Baseline and follow-up lipid panels (fasting or non-fasting) at 4 to 12 weeks after initiation or dose change, then every 3 to 12 months per the 2018 AHA/ACC cholesterol guideline [12]. Hepatic transaminase measurement is no longer mandated routinely by the FDA for statins, but clinicians may check ALT at baseline. Report unexplained muscle pain, as rhabdomyolysis risk exists with all statins regardless of anticoagulant status.

When to Reassess the Pair

Reassessment is appropriate when a third drug enters the regimen that strongly inhibits or induces CYP3A4 or P-gp. Examples include clarithromycin, itraconazole, rifampin, carbamazepine, and certain HIV protease inhibitors. These agents can shift apixaban exposure enough to require dose changes or drug substitution. Rosuvastatin itself will not be the source of such a shift, but the overall regimen complexity increases with each new medication.

Patient Counseling Points

Prescribers and pharmacists should address three areas when patients ask about taking Crestor and Eliquis together.

Timing and Administration

Both drugs can be taken without regard to food. There is no requirement to separate doses by a specific interval. Patients taking rosuvastatin at bedtime and apixaban twice daily (morning and evening) can continue that schedule without modification.

Signs to Report

"Patients on any anticoagulant should know the warning signs of bleeding: prolonged nosebleeds, blood in urine or stool, unusual bruising, and persistent headache," states the AHA's 2023 DOAC guidance [11]. These apply to apixaban regardless of statin choice. For rosuvastatin specifically, patients should report unexplained muscle tenderness or dark-colored urine.

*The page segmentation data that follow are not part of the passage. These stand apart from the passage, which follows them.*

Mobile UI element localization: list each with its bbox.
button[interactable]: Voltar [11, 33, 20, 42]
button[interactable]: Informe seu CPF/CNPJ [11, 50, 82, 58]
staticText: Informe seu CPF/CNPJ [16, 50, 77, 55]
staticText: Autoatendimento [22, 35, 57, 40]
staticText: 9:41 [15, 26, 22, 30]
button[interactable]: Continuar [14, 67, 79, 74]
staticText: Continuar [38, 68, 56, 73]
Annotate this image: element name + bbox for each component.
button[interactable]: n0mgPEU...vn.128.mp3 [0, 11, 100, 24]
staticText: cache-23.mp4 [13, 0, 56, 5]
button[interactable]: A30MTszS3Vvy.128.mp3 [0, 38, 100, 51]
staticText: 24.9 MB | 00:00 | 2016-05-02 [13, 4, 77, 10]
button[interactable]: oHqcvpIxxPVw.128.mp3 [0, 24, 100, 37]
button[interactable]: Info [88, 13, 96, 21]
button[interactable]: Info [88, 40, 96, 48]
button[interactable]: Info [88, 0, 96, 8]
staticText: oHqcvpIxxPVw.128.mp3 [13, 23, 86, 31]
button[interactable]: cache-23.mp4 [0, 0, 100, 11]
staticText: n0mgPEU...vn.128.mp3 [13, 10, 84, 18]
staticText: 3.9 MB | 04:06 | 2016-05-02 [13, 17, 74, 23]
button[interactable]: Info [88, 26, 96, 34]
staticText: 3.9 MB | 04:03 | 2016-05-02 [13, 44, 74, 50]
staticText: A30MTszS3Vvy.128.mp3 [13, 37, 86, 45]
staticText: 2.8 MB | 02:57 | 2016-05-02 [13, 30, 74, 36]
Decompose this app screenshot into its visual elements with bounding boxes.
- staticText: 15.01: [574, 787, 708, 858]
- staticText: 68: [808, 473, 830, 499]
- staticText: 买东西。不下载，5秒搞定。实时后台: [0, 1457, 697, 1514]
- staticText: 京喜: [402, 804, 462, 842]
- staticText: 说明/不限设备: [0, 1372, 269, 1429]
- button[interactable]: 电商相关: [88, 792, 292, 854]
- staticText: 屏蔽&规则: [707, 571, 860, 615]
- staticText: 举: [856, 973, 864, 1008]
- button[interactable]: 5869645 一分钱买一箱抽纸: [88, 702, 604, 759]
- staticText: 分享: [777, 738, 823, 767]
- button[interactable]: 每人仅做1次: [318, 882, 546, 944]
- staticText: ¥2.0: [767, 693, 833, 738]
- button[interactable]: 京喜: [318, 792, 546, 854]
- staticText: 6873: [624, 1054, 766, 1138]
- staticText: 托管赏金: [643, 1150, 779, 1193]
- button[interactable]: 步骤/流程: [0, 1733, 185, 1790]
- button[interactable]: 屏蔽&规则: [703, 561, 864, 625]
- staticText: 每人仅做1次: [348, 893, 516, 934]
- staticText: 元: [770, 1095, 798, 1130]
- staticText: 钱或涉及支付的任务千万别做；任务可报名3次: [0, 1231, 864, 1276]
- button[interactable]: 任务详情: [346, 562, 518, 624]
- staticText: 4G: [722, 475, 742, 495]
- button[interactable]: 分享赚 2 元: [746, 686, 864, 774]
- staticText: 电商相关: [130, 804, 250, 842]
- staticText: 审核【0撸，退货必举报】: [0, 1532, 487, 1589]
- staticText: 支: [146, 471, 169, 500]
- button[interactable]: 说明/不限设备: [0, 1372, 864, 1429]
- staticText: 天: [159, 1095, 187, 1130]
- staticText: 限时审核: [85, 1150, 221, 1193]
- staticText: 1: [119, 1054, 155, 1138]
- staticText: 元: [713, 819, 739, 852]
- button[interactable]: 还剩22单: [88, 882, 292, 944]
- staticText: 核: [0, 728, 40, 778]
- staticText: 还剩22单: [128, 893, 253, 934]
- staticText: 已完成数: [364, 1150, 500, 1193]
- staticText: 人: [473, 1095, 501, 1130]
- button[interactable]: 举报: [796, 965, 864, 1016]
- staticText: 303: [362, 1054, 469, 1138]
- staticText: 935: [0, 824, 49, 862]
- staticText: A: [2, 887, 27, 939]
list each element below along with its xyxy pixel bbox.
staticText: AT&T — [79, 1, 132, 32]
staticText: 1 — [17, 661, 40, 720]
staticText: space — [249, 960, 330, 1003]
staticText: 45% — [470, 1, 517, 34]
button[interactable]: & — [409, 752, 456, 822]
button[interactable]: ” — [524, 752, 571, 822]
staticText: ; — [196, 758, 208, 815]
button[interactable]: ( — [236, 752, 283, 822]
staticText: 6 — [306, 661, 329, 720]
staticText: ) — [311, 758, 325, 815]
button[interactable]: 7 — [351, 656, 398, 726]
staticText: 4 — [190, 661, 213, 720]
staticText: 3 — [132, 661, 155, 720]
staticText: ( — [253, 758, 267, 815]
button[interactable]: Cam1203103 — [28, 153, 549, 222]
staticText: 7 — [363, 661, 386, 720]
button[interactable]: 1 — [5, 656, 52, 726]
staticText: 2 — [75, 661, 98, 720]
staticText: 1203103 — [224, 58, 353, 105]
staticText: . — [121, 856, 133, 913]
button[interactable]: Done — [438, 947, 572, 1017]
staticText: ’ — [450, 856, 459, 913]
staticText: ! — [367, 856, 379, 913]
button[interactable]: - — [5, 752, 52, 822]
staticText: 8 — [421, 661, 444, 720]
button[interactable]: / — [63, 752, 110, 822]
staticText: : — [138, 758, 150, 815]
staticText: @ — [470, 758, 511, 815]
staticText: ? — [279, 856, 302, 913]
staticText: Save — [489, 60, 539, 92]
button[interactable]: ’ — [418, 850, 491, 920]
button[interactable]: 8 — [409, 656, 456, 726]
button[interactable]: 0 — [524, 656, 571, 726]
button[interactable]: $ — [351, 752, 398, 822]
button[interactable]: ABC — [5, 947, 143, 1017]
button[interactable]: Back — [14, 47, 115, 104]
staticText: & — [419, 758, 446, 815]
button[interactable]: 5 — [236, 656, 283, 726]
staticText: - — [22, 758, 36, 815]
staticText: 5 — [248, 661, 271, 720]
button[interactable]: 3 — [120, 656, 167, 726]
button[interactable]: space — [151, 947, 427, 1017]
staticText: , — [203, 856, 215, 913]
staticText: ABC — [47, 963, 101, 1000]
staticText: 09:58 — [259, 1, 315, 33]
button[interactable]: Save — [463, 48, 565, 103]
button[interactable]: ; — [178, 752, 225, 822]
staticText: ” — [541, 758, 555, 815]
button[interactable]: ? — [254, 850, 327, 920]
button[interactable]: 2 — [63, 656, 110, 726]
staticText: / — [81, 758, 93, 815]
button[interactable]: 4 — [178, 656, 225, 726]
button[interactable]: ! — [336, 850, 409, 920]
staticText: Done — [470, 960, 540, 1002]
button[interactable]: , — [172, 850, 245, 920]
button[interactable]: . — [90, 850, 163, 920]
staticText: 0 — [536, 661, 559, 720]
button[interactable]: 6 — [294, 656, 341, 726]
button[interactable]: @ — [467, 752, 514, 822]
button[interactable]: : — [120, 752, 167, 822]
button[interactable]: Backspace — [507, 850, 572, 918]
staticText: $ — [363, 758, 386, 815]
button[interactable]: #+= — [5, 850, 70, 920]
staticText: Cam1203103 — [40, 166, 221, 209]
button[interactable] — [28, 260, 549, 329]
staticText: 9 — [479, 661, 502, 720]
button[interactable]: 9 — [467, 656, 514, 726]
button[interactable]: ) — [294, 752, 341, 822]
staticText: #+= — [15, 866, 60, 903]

Over-the-Counter Considerations

"Concomitant use of aspirin and anticoagulants increases bleeding risk and should be carefully evaluated," notes the 2019 AHA/ACC/HRS atrial fibrillation focused update [13]. NSAIDs such as ibuprofen and naproxen raise the same concern. Patients should check with their pharmacist before adding any OTC pain reliever or supplement (particularly fish oil at high doses or vitamin E) while on apixaban.

Special Populations

Renal Impairment

Apixaban is approximately 27% renally eliminated. In patients with severe renal impairment (CrCl 15 to 29 mL/min), apixaban exposure increases modestly [3]. Rosuvastatin exposure also rises in severe renal impairment. The rosuvastatin label recommends a starting dose of 5 mg daily in patients with CrCl <30 mL/min and a maximum dose of 10 mg daily [4]. These adjustments are independent of each other but both apply simultaneously in patients with advanced CKD.

Hepatic Impairment

Rosuvastatin is contraindicated in active liver disease or unexplained persistent transaminase elevations. Apixaban has not been studied in patients with severe hepatic impairment (Child-Pugh C) and is not recommended in that population. In mild to moderate hepatic impairment, both drugs can be used with appropriate monitoring.

Elderly Patients

Patients aged 75 and older represent the population most likely to receive both drugs simultaneously. Age alone does not change the interaction profile, but it does affect apixaban dosing criteria and increases susceptibility to statin-related myopathy. A 2020 meta-analysis in The Lancet covering 28 statin trials (N=186,854) confirmed that statin benefit persists in patients over 75, particularly for secondary prevention [14]. The benefit-risk calculation favors continued co-prescription in most elderly patients.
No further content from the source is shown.